Lori Jo Lauber faces multiple charges after an internal audit uncovers evidence of check, credit card fraud


LAUBERAn internal audit of financial records by the Lake Oswego Chamber of Commerce uncovered instances of check fraud, unauthorized credit card use and a discrepancy between cash postings and bank statements, chamber officials said this week, leading to the arrest of a former office manager on charges that she misappropriated nearly $25,000.

Lori Jo Lauber, 58, was arrested Friday on charges that range from aggravated theft to multiple counts of fraudulent use of a credit card. She was still being held Wednesday in Clackamas County Jail, with bail set at $75,000.

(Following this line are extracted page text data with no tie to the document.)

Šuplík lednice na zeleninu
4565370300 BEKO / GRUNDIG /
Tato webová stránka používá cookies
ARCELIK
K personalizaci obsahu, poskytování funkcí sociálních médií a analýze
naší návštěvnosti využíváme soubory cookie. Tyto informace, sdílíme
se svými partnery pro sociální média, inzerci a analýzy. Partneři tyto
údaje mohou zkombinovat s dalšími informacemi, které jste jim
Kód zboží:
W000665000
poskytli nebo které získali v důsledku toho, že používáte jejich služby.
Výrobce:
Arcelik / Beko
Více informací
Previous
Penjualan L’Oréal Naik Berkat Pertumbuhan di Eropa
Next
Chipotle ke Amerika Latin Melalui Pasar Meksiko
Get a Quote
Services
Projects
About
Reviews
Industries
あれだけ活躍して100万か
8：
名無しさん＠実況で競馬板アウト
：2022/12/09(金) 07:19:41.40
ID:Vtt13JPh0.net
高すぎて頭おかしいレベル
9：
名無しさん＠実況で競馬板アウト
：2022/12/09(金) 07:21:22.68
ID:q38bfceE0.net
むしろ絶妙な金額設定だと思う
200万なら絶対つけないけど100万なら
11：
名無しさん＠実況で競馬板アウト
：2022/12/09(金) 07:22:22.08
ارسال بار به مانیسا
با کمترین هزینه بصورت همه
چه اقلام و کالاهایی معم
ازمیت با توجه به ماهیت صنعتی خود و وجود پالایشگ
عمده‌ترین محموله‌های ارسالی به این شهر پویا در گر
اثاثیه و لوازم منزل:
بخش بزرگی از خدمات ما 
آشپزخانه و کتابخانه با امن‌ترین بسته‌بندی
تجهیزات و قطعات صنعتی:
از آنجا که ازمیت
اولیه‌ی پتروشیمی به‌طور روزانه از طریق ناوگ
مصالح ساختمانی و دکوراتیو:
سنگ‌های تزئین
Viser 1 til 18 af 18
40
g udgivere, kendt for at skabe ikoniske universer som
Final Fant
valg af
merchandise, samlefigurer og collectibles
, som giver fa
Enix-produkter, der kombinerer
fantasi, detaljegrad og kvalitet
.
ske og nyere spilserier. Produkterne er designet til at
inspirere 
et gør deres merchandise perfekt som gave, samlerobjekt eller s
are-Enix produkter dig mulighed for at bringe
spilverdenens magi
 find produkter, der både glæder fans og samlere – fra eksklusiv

Lauber worked for the chamber for eight years before resigning in April. Chamber Executive Director Keith Dickerson said Lauber was not fired, and that her departure had nothing to do with any suspicions about financial irregularities. In fact, Dickerson said, Lauber quit not long after “carrying a lot of the load” for the chamber’s most demanding event, its annual awards dinner.

“You always assume that this is the one person you don’t have to worry about,” Dickerson said this week. “But a person can feel cavalier about their position, and an organization can become less attentive.”

Board President Doug Cushing said the chamber’s executive committee discovered the irregularities in its books shortly after Lauber left the organization.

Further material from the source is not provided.